Agar kebutuhan hidupnya bisa terpenuhi, Irham memberanikan diri jadi pengemis. Beberapa teman seprofesinya juga memilih jalan serupa. “Sebenarnya saya juga tidak mau seperti ini, tapi harus gimana.”
Ketua Ikatan Tuna Netra Muslim Indonesia (ITMI) Aceh, Burhanuddin mengatakan, di Banda Aceh ada belasan panti pijat tuna netra. Sekarang terancam gulung tikar karena kalah saing dengan banyaknya pijat refleksi modern.
Tukang pijat yang semuanya penyandang tuna netra, lanjut dia, sekarang mulai kehilangan pekerjaan dan beralih jadi pengemis. “Ada 50 persen mereka yang sudah jadi pengemis sekarang,” ujar Burhanuddin yang juga seorang tuna netra.
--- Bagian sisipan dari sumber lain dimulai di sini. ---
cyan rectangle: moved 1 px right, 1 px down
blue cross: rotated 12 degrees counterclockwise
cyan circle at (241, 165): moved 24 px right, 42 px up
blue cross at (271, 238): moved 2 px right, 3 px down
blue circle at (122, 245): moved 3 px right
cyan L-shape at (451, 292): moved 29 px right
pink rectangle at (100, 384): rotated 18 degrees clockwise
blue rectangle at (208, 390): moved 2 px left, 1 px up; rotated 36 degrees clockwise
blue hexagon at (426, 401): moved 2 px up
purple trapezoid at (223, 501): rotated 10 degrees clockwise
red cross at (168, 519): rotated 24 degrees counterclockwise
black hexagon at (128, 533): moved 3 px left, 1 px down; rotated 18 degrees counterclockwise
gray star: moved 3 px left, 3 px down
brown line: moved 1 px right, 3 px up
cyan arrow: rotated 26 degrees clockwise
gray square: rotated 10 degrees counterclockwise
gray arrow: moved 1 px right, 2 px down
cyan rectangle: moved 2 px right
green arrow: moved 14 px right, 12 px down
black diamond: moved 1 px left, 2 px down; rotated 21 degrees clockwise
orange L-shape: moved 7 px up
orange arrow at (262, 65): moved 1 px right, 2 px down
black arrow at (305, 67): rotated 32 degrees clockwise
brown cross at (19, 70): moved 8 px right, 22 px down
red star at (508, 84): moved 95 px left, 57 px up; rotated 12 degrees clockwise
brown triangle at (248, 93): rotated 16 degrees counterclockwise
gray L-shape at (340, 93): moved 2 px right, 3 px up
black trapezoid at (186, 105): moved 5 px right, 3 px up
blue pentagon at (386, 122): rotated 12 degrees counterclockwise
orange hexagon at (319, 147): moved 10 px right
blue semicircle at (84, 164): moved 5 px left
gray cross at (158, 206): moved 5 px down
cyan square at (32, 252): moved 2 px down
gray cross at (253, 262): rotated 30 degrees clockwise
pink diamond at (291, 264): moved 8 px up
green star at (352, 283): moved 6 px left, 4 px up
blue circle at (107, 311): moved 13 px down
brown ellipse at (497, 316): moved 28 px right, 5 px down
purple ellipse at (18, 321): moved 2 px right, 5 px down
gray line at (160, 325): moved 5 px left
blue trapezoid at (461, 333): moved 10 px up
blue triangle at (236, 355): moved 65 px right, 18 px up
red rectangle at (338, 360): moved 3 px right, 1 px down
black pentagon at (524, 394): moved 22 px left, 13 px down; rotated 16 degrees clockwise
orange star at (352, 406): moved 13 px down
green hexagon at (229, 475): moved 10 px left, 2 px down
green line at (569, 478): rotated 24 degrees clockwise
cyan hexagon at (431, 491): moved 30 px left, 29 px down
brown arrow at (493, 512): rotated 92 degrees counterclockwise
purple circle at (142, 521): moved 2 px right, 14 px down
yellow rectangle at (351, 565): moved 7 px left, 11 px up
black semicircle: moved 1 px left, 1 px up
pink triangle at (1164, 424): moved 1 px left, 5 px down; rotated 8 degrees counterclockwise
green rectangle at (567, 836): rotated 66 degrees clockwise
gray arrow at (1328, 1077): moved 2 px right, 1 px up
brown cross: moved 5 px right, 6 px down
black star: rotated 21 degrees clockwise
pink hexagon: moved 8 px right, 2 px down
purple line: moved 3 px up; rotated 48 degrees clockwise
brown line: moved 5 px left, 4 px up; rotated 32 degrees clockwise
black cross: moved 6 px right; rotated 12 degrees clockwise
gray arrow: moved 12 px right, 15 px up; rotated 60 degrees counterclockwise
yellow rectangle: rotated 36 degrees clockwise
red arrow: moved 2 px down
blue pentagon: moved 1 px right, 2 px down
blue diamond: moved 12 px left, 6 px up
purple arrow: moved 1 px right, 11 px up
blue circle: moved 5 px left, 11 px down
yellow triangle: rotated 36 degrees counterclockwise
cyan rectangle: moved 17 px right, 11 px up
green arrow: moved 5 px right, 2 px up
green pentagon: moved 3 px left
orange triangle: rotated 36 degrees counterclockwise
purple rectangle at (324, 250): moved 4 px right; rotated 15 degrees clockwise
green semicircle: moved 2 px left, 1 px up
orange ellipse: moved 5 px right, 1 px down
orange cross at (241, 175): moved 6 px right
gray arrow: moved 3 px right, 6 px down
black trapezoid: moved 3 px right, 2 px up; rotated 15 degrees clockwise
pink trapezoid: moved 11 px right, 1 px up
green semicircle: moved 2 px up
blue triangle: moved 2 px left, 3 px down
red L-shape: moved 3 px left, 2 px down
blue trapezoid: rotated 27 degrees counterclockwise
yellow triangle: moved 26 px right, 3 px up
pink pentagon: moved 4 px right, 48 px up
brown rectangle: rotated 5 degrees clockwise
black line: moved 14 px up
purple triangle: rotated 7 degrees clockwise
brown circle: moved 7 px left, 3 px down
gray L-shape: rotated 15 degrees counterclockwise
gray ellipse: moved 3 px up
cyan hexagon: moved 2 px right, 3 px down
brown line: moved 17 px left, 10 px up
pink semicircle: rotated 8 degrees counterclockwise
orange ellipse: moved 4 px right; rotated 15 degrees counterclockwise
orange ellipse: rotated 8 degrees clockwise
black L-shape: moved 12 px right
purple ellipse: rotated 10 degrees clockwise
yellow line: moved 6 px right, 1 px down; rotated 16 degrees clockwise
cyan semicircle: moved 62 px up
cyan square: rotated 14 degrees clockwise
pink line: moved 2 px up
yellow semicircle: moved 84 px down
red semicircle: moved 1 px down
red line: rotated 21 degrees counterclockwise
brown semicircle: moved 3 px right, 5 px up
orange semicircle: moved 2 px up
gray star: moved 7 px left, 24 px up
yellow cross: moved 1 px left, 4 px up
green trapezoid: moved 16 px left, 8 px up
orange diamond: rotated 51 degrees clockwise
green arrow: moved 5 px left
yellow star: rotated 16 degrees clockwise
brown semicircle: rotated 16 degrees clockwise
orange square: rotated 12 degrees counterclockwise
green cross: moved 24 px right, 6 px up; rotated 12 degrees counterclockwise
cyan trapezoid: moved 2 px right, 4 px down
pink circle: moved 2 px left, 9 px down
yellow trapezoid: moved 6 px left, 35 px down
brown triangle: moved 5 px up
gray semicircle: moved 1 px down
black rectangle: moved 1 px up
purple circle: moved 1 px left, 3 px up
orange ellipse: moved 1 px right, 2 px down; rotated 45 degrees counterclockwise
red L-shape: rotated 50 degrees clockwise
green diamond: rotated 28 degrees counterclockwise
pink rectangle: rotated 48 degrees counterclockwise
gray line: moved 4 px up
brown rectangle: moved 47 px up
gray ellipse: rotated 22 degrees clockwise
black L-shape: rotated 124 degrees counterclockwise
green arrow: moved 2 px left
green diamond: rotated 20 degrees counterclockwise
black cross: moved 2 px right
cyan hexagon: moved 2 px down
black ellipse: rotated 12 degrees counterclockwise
Burhanuddin memiliki satu panti pijat dengan pekerjanya para tuna netra. Dulu panti itu rata-rata melayani 30-40 pasien pijat sehari. Sejak 2010 seiring banyaknya pijat refleksi, jumlah pelanggan turun drastis. “Sekarang sehari kadang tidak sampai 10 orang,” tuturnya.